→ **ASSIGNMENT**:
Examine the listing below and state how many of its lines contain the word "Kollektiv". Write only the number.

→ **MATERIAL SHOWN**:

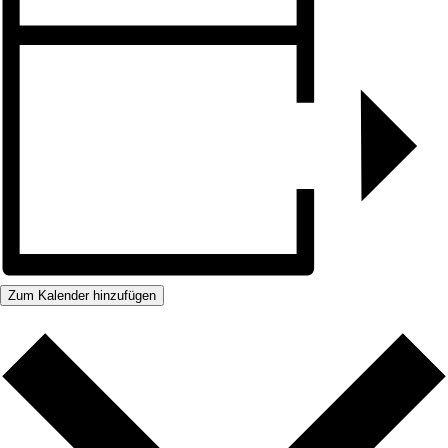
Zum Kalender hinzufügen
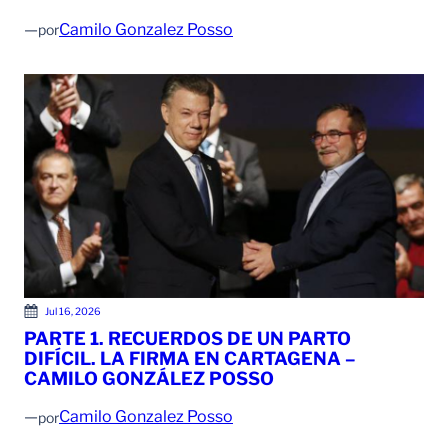
—
Camilo Gonzalez Posso
por
Jul 16, 2026
PARTE 1. RECUERDOS DE UN PARTO
DIFÍCIL. LA FIRMA EN CARTAGENA –
CAMILO GONZÁLEZ POSSO
—
Camilo Gonzalez Posso
por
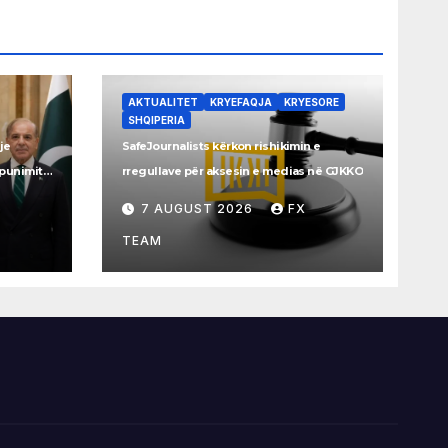
AKTUALITET
KRYEFAQJA
KRYESORE
SHQIPERIA
je
SafeJournalists kërkon rishikimin e
ëpunimit
rregullave për aksesin e medias në GJKKO
7 AUGUST 2026
FX
TEAM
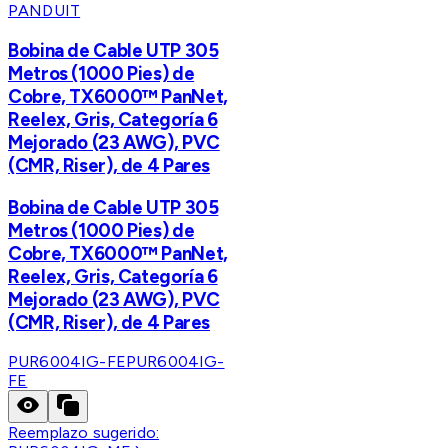
PANDUIT
Bobina de Cable UTP 305
Metros (1000 Pies) de
Cobre, TX6000™ PanNet,
Reelex, Gris, Categoría 6
Mejorado (23 AWG), PVC
(CMR, Riser), de 4 Pares
Bobina de Cable UTP 305
Metros (1000 Pies) de
Cobre, TX6000™ PanNet,
Reelex, Gris, Categoría 6
Mejorado (23 AWG), PVC
(CMR, Riser), de 4 Pares
PUR6004IG-FE
PUR6004IG-
FE
Reemplazo sugerido:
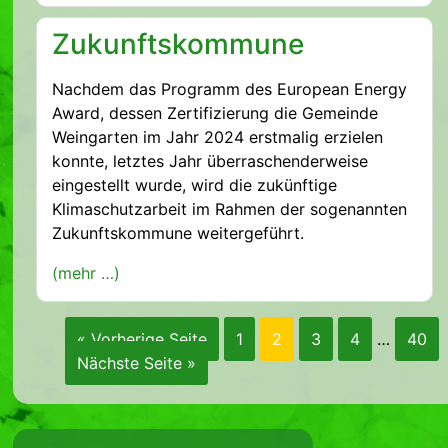
Zukunftskommune
Nachdem das Programm des European Energy
Award, dessen Zertifizierung die Gemeinde
Weingarten im Jahr 2024 erstmalig erzielen
konnte, letztes Jahr überraschenderweise
eingestellt wurde, wird die zukünftige
Klimaschutzarbeit im Rahmen der sogenannten
Zukunftskommune weitergeführt.
(mehr …)
« Vorherige Seite
1
2
3
4
…
40
Nächste Seite »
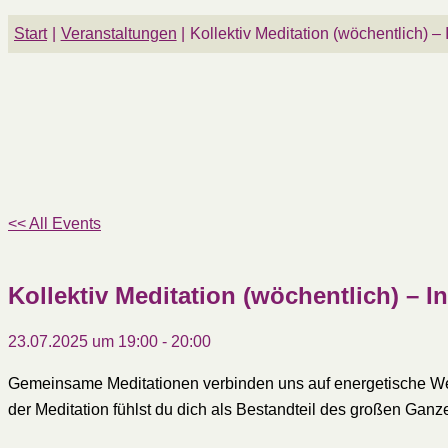
Start
Veranstaltungen
Kollektiv Meditation (wöchentlich) –
<< All Events
Kollektiv Meditation (wöchentlich) – I
23.07.2025 um 19:00
-
20:00
Gemeinsame Meditationen verbinden uns auf energetische Weis
der Meditation fühlst du dich als Bestandteil des großen Ganz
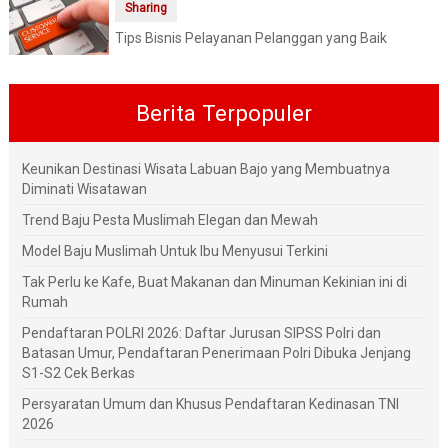
Sharing
Tips Bisnis Pelayanan Pelanggan yang Baik
Berita Terpopuler
Keunikan Destinasi Wisata Labuan Bajo yang Membuatnya
Diminati Wisatawan
Trend Baju Pesta Muslimah Elegan dan Mewah
Model Baju Muslimah Untuk Ibu Menyusui Terkini
Tak Perlu ke Kafe, Buat Makanan dan Minuman Kekinian ini di
Rumah
Pendaftaran POLRI 2026: Daftar Jurusan SIPSS Polri dan
Batasan Umur, Pendaftaran Penerimaan Polri Dibuka Jenjang
S1-S2 Cek Berkas
Persyaratan Umum dan Khusus Pendaftaran Kedinasan TNI
2026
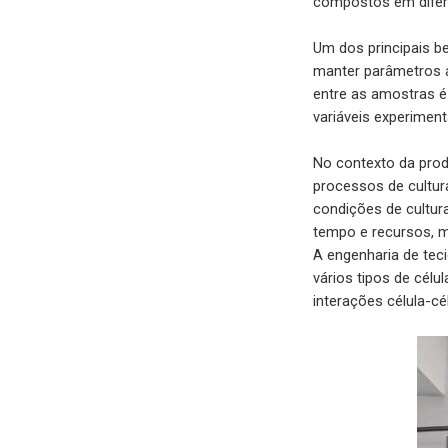
compostos em difere
Um dos principais be
manter parâmetros a
entre as amostras é
variáveis experiment
No contexto da produ
processos de cultur
condições de cultur
tempo e recursos, m
A engenharia de teci
vários tipos de célu
interações célula-c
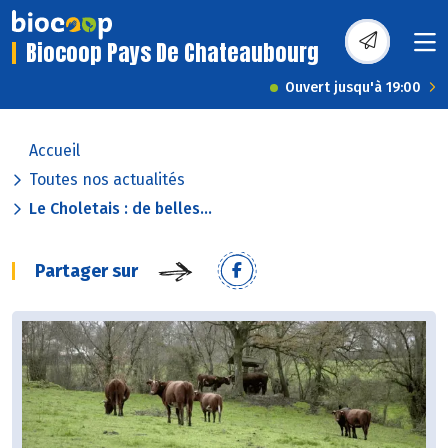
Biocoop Pays De Chateaubourg
Ouvert jusqu'à 19:00
Accueil
Toutes nos actualités
Le Choletais : de belles...
Partager sur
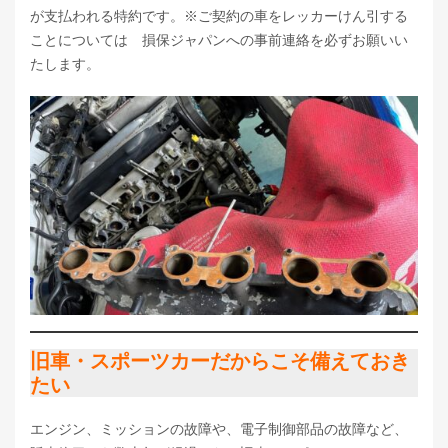
が支払われる特約です。※ご契約の車をレッカーけん引する
ことについては 損保ジャパンへの事前連絡を必ずお願いい
たします。
旧車・スポーツカーだからこそ備えておき
たい
エンジン、ミッションの故障や、電子制御部品の故障など、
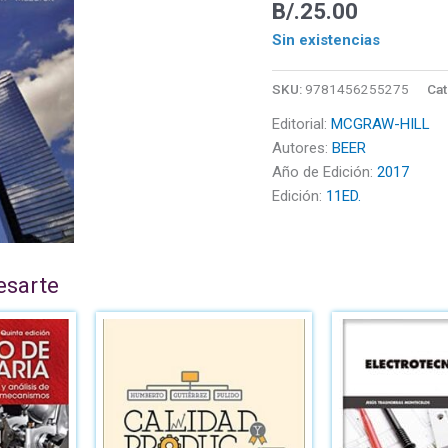
B/.
25.00
Sin existencias
SKU:
9781456255275
Cat
Editorial:
MCGRAW-HILL
Autores:
BEER
Año de Edición:
2017
Edición:
11ED.
esarte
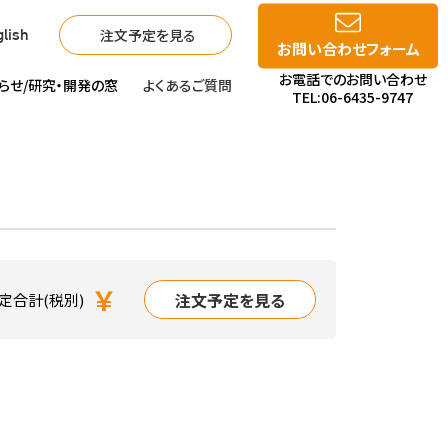
注文予定を見る
lish
お問い合わせフォーム
お電話でのお問い合わせ
らせ/
研究・開発の窓
よくあるご質問
TEL:06-6435-9747
￥
注文予定を見る
定合計(税別)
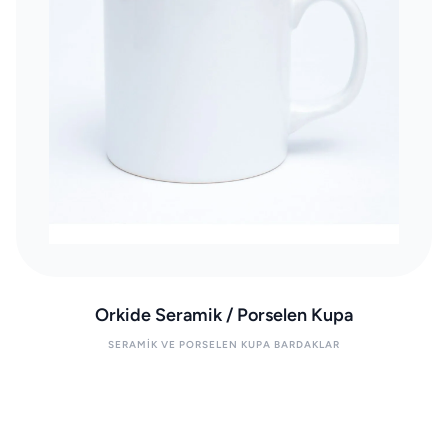
Orkide Seramik / Porselen Kupa
SERAMIK VE PORSELEN KUPA BARDAKLAR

→ **COMPLETED EXERCISE**:
2